GAMBAR 6-2 Ketika sudut target menjadi lebih dekat untuk tegak lurus terhadap
sumbu panjang dari berkas elektron (seperti ditunjukkan di sebelah kanan) focal spot
sebenarnya menjadi lebih kecil, yang mengurangi disipasi panas dan umur tabung.
Sudut lebih tegak lurus juga mengurangi ukuran focal spot yang efektif, meningkatkan
ketajaman gambar yang dihasilkan.
GAMBAR 6-3 Meningkatkan jarak antara focal spot dan objek menghasilkan gambar
dengan ketajaman yang meningkat dan pembesaran objek yang lebih sedikit seperti
yang terlihat di sebelah kanan.
GAMBAR 6-4 Mengurangi jarak antara objek dan reseptor gambar meningkatkan
ketajaman dan menghasilkan pembesaran objek lebih sedikit seperti yang terlihat di kiri.
GAMBAR 6-5 Gambar pemendekan dari hasil radiografi ketika pusat sinar tegak lurus
terhadap reseptor gambar tetapi objek tidak sejajar dengan reseptor gambar.
GAMBAR 6-6 Gambar radiografi pemanjangan terjadi ketika pusat sinar tegak lurus
terhadap objek tetapi tidak pada reseptor gambar.
GAMBAR 6-7 Sinar sentral harus tegak lurus terhadap sumbu panjang baik gigi dan
reseptor gambar.
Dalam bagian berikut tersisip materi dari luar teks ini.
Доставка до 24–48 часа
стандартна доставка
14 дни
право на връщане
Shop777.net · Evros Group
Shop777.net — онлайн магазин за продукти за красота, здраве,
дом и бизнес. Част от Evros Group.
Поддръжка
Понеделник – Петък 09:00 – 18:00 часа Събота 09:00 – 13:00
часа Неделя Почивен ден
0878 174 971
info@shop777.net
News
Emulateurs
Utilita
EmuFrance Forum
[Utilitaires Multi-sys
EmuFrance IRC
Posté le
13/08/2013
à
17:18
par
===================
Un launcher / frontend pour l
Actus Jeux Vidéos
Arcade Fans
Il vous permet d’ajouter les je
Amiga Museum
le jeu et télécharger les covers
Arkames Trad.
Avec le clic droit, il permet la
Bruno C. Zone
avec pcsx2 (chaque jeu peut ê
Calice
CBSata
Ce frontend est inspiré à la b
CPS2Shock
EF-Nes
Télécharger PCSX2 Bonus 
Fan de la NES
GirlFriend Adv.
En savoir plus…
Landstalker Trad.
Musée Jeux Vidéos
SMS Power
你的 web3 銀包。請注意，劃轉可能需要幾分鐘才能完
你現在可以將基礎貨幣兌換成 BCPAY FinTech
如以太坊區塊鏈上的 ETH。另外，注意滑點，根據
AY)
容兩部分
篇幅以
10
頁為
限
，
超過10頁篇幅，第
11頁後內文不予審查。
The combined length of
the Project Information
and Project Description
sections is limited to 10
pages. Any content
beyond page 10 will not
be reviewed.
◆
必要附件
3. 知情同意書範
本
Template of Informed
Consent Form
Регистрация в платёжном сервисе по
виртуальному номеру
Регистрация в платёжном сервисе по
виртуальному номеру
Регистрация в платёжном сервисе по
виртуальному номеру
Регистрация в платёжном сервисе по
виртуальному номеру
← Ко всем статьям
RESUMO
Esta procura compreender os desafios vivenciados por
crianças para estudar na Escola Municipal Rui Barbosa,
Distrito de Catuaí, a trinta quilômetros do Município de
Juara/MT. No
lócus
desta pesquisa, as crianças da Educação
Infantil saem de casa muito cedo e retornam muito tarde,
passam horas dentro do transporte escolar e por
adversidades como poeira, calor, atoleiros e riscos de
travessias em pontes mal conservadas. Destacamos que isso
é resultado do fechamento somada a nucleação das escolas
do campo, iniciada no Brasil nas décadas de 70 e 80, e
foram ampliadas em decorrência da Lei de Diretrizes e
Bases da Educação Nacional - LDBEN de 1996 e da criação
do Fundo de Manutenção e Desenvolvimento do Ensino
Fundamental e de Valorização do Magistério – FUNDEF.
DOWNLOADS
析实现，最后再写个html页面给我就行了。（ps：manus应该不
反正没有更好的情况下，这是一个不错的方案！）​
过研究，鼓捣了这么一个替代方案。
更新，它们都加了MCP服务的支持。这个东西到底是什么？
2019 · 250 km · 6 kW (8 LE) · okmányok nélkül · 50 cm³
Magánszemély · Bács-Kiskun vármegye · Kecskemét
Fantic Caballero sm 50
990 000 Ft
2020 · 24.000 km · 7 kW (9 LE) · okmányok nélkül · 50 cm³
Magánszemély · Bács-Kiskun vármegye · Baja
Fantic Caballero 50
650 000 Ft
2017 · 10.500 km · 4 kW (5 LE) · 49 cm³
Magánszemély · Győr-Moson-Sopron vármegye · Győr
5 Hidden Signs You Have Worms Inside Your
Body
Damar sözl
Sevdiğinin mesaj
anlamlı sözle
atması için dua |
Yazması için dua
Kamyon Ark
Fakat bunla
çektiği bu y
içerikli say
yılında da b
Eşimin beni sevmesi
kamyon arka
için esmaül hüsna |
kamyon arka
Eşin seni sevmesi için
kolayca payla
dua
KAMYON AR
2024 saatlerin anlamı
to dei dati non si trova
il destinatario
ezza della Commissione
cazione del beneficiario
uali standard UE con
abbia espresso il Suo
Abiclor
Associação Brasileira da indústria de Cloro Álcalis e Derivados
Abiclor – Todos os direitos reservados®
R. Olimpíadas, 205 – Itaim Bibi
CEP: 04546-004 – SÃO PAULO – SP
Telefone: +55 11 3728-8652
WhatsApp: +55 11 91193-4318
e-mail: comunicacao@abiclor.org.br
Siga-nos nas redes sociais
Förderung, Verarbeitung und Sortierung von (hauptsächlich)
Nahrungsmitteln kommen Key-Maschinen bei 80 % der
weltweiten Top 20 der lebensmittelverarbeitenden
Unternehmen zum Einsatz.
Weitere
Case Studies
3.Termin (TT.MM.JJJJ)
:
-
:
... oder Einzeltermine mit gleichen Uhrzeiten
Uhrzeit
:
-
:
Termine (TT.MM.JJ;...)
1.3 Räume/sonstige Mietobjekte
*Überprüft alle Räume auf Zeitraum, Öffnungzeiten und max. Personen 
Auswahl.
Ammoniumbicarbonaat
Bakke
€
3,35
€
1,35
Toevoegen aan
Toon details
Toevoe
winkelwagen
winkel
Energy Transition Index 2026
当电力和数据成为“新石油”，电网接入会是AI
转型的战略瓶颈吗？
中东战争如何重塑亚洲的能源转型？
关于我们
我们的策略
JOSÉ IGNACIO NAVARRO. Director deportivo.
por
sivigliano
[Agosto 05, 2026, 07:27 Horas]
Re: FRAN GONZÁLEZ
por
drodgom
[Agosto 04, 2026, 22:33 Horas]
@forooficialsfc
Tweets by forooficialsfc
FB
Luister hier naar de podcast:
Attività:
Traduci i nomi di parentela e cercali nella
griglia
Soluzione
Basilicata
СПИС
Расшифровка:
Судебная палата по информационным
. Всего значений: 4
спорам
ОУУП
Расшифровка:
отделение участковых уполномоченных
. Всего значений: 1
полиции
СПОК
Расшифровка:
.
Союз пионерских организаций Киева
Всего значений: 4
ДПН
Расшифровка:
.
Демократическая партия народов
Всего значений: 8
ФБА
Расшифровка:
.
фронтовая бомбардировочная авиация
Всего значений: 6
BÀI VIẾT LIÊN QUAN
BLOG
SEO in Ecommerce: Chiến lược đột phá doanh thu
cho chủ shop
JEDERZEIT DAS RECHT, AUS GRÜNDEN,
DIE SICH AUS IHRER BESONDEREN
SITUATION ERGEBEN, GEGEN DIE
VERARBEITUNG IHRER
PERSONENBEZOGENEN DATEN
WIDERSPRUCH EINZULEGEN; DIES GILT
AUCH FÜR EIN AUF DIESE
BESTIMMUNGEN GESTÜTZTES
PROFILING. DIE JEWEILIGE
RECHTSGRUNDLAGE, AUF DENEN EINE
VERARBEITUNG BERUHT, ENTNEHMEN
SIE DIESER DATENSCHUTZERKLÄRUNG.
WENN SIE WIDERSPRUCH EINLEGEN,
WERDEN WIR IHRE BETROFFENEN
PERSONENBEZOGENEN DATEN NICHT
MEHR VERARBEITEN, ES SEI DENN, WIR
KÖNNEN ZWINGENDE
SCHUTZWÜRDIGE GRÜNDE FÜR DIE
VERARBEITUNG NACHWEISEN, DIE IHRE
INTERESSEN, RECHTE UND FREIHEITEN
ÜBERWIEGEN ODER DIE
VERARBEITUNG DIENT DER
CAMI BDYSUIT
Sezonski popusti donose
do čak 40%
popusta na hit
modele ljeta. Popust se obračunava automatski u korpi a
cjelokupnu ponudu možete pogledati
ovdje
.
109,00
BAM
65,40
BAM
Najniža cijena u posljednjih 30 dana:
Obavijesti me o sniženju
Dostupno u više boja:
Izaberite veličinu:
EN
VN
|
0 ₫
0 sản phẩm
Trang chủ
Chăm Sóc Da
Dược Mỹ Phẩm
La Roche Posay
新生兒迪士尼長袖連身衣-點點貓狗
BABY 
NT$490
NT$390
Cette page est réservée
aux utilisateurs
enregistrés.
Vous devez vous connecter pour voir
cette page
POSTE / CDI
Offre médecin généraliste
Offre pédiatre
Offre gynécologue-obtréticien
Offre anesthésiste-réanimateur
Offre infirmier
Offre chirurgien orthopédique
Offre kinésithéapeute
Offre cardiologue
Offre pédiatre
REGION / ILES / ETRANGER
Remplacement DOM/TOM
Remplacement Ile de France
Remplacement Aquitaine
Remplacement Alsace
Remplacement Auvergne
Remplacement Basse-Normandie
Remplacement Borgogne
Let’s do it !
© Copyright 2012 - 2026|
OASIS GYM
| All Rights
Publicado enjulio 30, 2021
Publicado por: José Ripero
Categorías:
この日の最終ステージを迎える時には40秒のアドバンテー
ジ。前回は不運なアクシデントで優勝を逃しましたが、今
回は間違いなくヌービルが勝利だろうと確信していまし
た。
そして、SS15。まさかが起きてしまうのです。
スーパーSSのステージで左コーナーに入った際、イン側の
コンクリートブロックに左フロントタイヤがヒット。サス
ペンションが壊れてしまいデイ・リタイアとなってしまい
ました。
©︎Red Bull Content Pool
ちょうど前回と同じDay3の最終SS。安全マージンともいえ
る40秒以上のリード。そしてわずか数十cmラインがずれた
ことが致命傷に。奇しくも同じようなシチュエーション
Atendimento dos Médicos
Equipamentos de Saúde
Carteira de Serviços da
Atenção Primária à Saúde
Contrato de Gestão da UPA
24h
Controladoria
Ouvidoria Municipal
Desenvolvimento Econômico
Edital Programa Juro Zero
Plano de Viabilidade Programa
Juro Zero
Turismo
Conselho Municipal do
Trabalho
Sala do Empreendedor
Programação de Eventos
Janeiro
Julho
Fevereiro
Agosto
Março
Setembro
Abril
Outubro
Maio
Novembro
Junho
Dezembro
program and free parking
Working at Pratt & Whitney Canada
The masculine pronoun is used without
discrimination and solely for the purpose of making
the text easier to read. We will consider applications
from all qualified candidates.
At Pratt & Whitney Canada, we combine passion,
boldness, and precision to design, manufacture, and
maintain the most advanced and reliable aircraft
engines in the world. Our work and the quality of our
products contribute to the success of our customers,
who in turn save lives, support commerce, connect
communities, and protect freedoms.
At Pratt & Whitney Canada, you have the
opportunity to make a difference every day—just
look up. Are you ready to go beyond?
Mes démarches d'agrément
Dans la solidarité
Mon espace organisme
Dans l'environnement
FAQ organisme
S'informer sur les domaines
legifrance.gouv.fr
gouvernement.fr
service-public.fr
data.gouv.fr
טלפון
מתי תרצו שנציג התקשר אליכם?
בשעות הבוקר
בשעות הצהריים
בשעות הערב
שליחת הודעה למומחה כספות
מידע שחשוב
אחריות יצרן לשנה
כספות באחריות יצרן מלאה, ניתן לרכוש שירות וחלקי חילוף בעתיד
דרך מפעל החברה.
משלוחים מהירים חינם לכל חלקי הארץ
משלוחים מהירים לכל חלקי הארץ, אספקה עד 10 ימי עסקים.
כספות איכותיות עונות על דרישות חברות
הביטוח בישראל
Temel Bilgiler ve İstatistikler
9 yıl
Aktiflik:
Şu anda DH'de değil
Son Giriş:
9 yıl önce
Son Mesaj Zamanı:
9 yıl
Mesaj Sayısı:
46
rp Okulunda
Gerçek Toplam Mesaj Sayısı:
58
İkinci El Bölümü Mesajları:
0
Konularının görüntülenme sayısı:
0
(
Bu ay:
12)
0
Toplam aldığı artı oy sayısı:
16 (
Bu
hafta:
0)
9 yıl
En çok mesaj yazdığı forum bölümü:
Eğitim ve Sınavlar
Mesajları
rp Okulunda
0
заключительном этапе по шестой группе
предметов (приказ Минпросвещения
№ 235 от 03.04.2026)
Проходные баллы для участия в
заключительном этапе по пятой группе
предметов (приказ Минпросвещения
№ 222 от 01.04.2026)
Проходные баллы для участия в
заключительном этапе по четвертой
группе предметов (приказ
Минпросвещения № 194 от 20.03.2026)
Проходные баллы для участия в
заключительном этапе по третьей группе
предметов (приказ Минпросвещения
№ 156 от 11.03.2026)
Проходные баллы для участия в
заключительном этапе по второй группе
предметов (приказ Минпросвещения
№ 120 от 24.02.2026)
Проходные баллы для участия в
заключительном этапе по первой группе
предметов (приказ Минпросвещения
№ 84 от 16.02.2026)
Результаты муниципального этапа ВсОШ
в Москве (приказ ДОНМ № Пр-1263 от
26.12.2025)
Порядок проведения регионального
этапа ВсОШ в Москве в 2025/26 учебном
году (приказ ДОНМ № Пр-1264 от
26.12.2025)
Jika arah sinar x-ray tidak pada sudut yang benar ke sumbu panjang
gigi, penampilan gigi terdistorsi, biasanya dengan perpanjangan yang terlihat jelas pada
panjang akar palatal dari molar atas dan distorsi hubungan ketinggian alveolar crest
relatif terhadap cementoenamel junction.
GAMBAR 6-8 Dalam teknik biseksi, sinar pusat diarahkan pada sudut yang tepat ke
bidang imajiner yang membagi dua sudut yang dibentuk oleh reseptor gambar dan
sumbu pusat dari objek. Metode ini menghasilkan gambar yang panjangnya sama
dengan objek tetapi menghasilkan beberapa distorsi gambar.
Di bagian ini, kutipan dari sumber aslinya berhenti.